Marketers Should Examine Their Beliefs About Age

 

Marketers Need to Examine Their Beliefs About Age

Marketers Are Neglecting the Most Valuable Generation in History—People Over 50

NEW YORK, NY — Marketers need to examine their beliefs about age, we’re spending far too much time talking to young people at the expense of older, wealthier adults, according to Bob Hoffman, author of Marketers Are From Mars, Consumers Are From New Jersey: Digital Advertising and Other Delusions.

“I have come to believe that most marketers target young people because they see everyone else doing it,” said Mr. Hoffman at Advertising Week in New York held in September 2015. “I’ve always assumed there are good facts to back this approach up, but I just have not come across any.”

People over 50 are the most valuable generation in the history of marketing, according to Nielsen. They have a net worth that’s almost three times that of other generations. They control about 70% of the wealth in the United States with more than $2.4 trillion in annual income, which accounts for 42% of all after tax income.

In fact, people over 50 outspend the average consumer across nearly every category, including food, personal care items, household furnishings, entertainment, travel, and automotive. More than 60% of all new car purchases are made by people over the age of 50. They account for nearly 55% of all consumer package good sales, and they outspend other adults online nearly two to one on a per capita basis.

People over 50 are now the fastest growing demographic; by 2030 adults over 50 will grow at about three times the rate of adults under 30. One might think that marketers would be falling all over themselves to reach this valuable demographic, yet people over the age of 50 are the target of less than 10% of marketing budgets.

“If they were their own country they would be the third largest economy in the world, bigger than India, Japan, and Germany,” said Hoffman. “Let me ask you a question: do you really think it’s a good idea to ignore these people?”

Narcissism Disguised As Strategy

The science of marketing is based on finding the most relevant message and delivering it to the most probable buyer, but according to Hoffman all the rules are suspended when it comes to people over 50.

“The ad industry has invented all kinds of excuses for ignoring people over 50, but the real reason is that the industry simply hates old people. “We can’t build ourselves a hot advertising career by talking to old farts.

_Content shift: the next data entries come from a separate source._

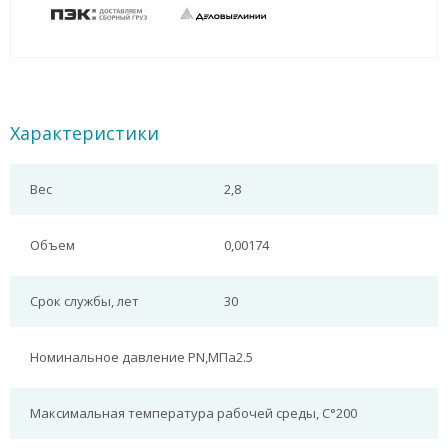
Характеристики
Вес
2,8
Объем
0,00174
Срок службы, лет
30
Номинальное давление PN,МПа
2.5
Максимальная температура рабочей среды, С°
200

We like the excitement of youth—not the boredom of middle age and the frailties of old age. Consequently, we’ve invented all kinds of convenient baloney to justify our malpractice,” said Hoffman.

“We say by advertising younger we automatically reach and influence people over 50. Really? Can you think of any other ethnic, demographic or social group that anyone would claim is best influenced by advertising to someone else?” asked Hoffman.

Too many marketers are operating under the belief that older people want to be like younger people, but that’s simply not the case. Marketers are confusing the desire to be youthful with wanting to be like young people.

“People over 50 want to be youthful, but their idea of youthful is not Miley Cyrus. They want to be youthful, but they do not want to be like young people. This is a distinction that is completely lost on our industry. Our neglect of older consumers and our pandering to the young is nothing but narcissism disguised as strategy. It’s marketing by selfie stick. Forbes magazine summed it up best—people over 50 are the most ignored, wealthy people in the history of marketing,” said Hoffman.